I’m trying to use traefik with docker swarm but i’m having troubles during service updates. I run a stack deploy or service update the service goes down for some seconds
How to reproduce:
1 - Create a Dockerfile:
FROM jwilder/whoami
RUN echo $(date) > daniel.txt
2 - Build 2 demo images:
$ docker build -t whoami:01 .
$ docker build -t whoami:02 .
3 - Create a docker-compose.yml:
version: '3.5'
services:
app:
image: whoami:01
ports:
- 81:8000
deploy:
replicas: 2
restart_policy:
condition: on-failure
update_config:
parallelism: 1
failure_action: rollback
labels:
- traefik.enable=true
- traefik.backend=app
- traefik.frontend.rule=Host:localhost
- traefik.port=8000
- traefik.docker.network=web
networks:
- web
reverse-proxy:
image: traefik
command:
- "--api"
- "--docker"
- "--docker.swarmMode"
- "--docker.domain=localhost"
- "--docker.watch"
- "--docker.exposedbydefault=false"
- "--docker.network=web"
deploy:
replicas: 1
restart_policy:
condition: on-failure
update_config:
parallelism: 1
failure_action: rollback
placement:
constraints:
- node.role == manager
networks:
- web
ports:
- 80:80
- 8080:8080
volumes:
- /var/run/docker.sock:/var/run/docker.sock
networks:
web:
external: true
4 - Deploy the stack:
$ docker stack deploy -c docker-compose.yml stack_name
5 - Curl to get the service response:
$ while true ; do sleep .1; curl localhost; done
You should see something like this:
I'm adc1473258e9
I'm bc82ea92b560
I'm adc1473258e9
I'm bc82ea92b560
That means the load balance is working
6 - Update the service
$ docker service update --image whoami:02 got_app
The traefik respond with Bad Gateway when should be zero downtime.
How to fix it?
Bad gateway means traefik is configured to forward requests, but it's not able to reach the container on the ip and port that it's configured to use. Common issues causing this are:
traefik and the service on different docker networks
service exists in multiple networks and traefik picks the wrong one
wrong port being used to connect to the container (use the container port and make sure it's listening on all interfaces, aka 0.0.0.0)

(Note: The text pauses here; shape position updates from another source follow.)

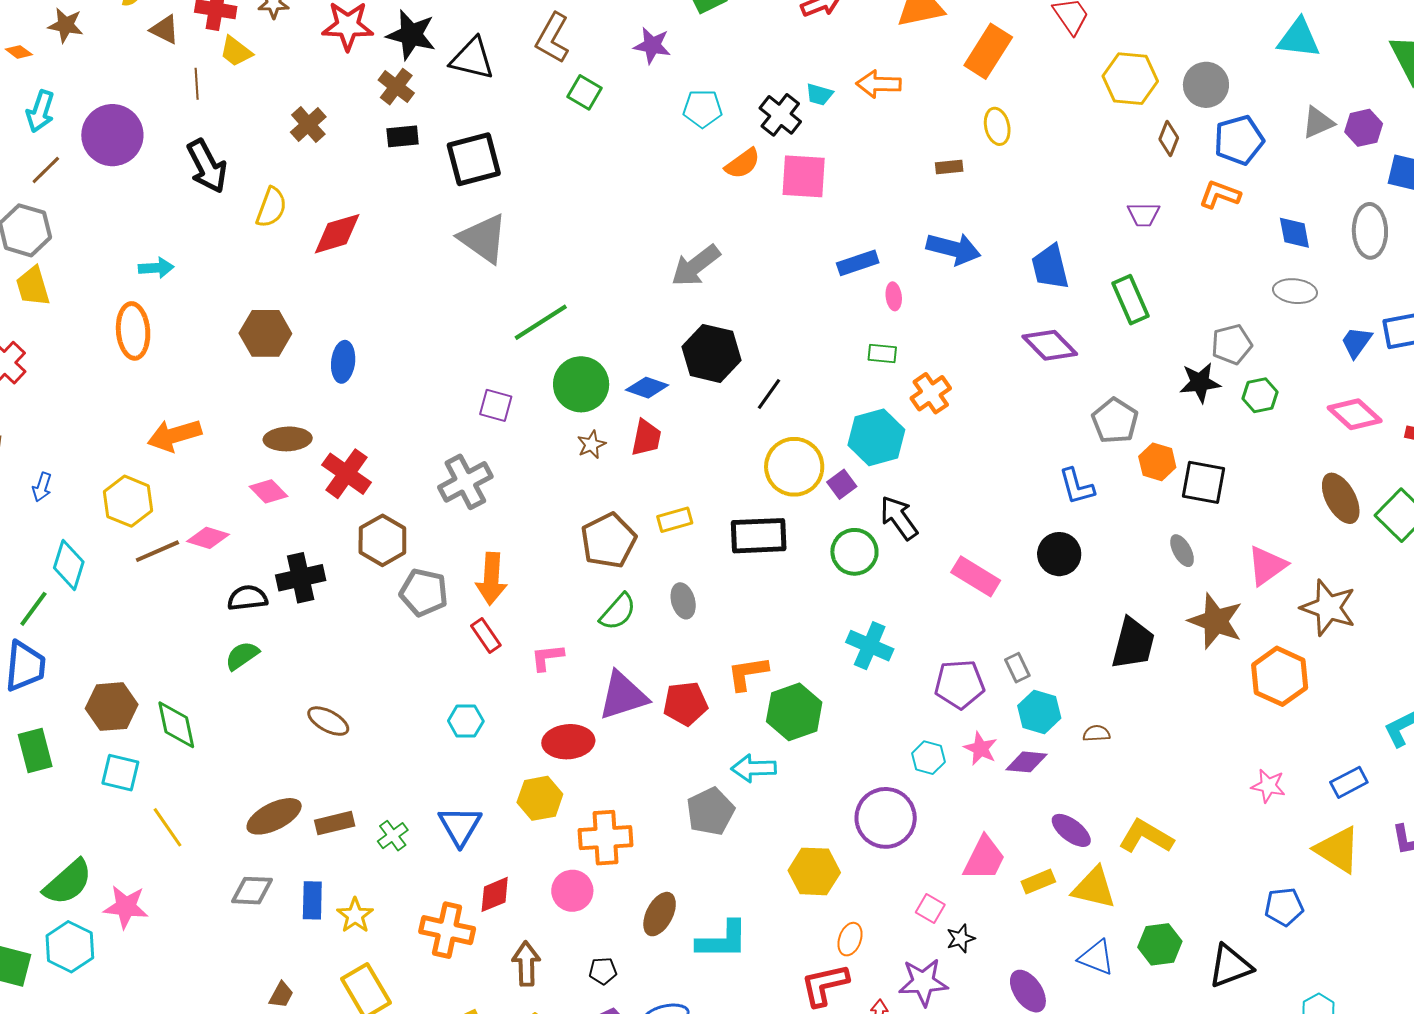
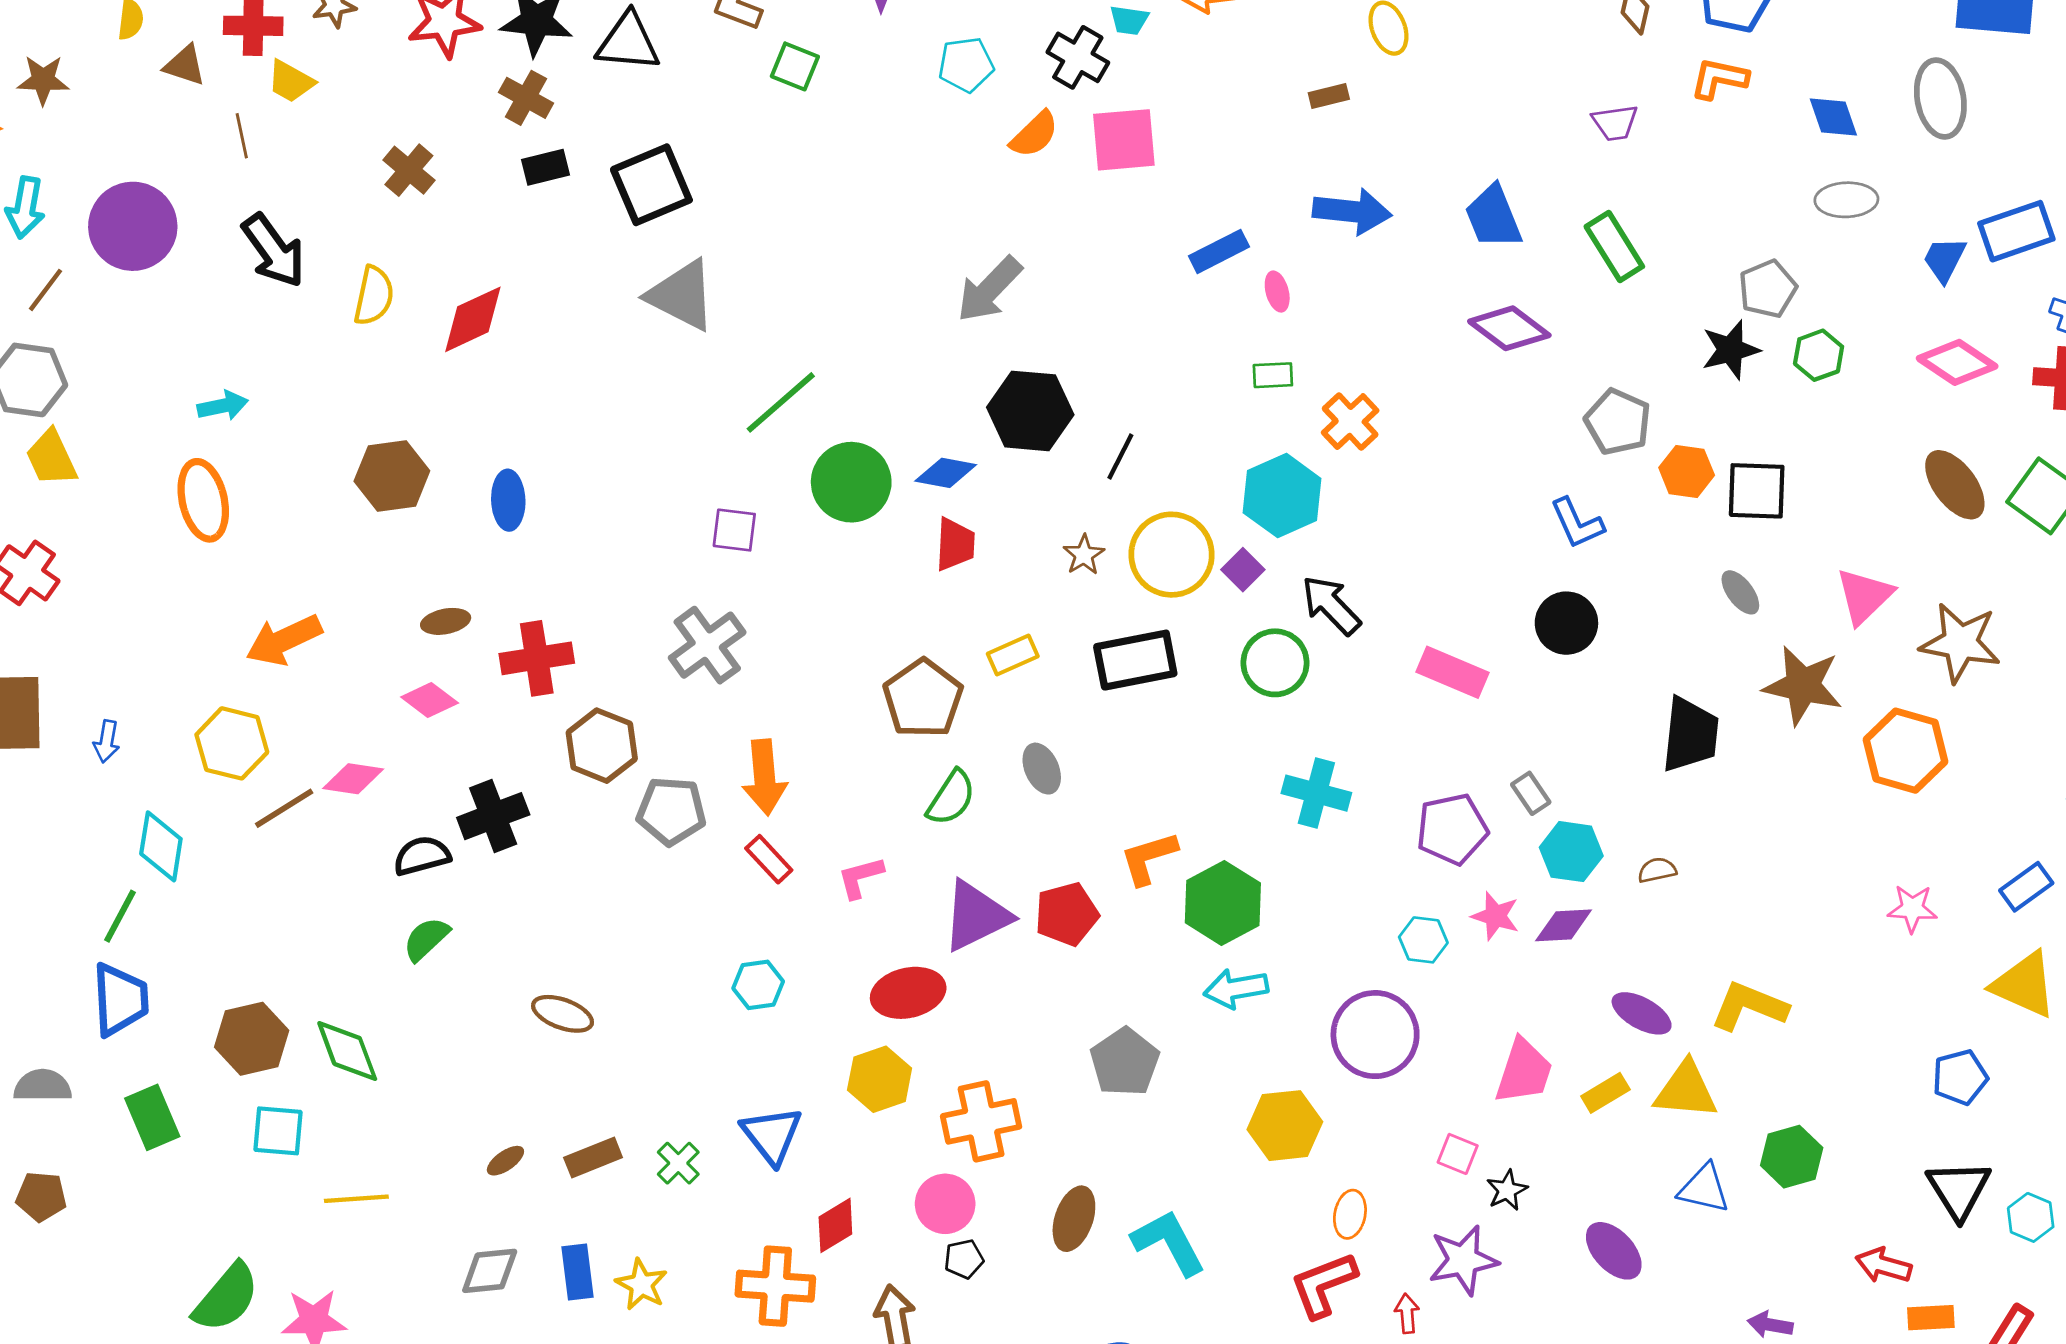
brown ellipse: (288, 439) -> (446, 621), size x0.7
brown star: (591, 445) -> (1084, 555), moved
red cross: (347, 474) -> (537, 658), turned -36
cyan arrow: (754, 768) -> (1236, 989), moved
brown ellipse: (274, 816) -> (505, 1161), size x0.5
yellow line: (168, 827) -> (356, 1199), turned -51
cyan L-shape: (722, 940) -> (1169, 1242), turned -110
black triangle: (1230, 966) -> (1959, 1190), moved, turned -33
black pentagon: (603, 971) -> (964, 1259), moved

From the comments, this is only happening during the deploy, which means traefik is hitting containers before they are ready to receive requests, or while they are being stopped.
You can configure containers with a healthcheck and send request through swarm mode's VIP using a Dockerfile that looks like:
FROM jwilder/whoami
RUN echo $(date) >/build-date.txt
HEALTHCHECK --start-period=30s --retries=1 CMD wget -O - -q http://localhost:8000
And then in the docker-compose.yml:
labels:
- traefik.enable=true
- traefik.backend=app
- traefik.backend.loadbalancer.swarm=true
...
And I would also configure the traefik service with the following options:
- "--retry.attempts=2"
- "--forwardingTimeouts.dialTimeout=1s"
However, traefik will keep a connection open and the VIP will continue to send all requests to the same backend container over that same connection. What you can do instead is have traefik itself perform the healthcheck:
labels:
- traefik.enable=true
- traefik.backend=app
- traefik.backend.healthcheck.path=/
...
I would still leave the healthcheck on the container itself so Docker gives the container time to start before stopping the other container. And leave the retry option on the traefik service so any request to a stopping container, or just one that hasn't been detected by the healthcheck, has a chance to try try again.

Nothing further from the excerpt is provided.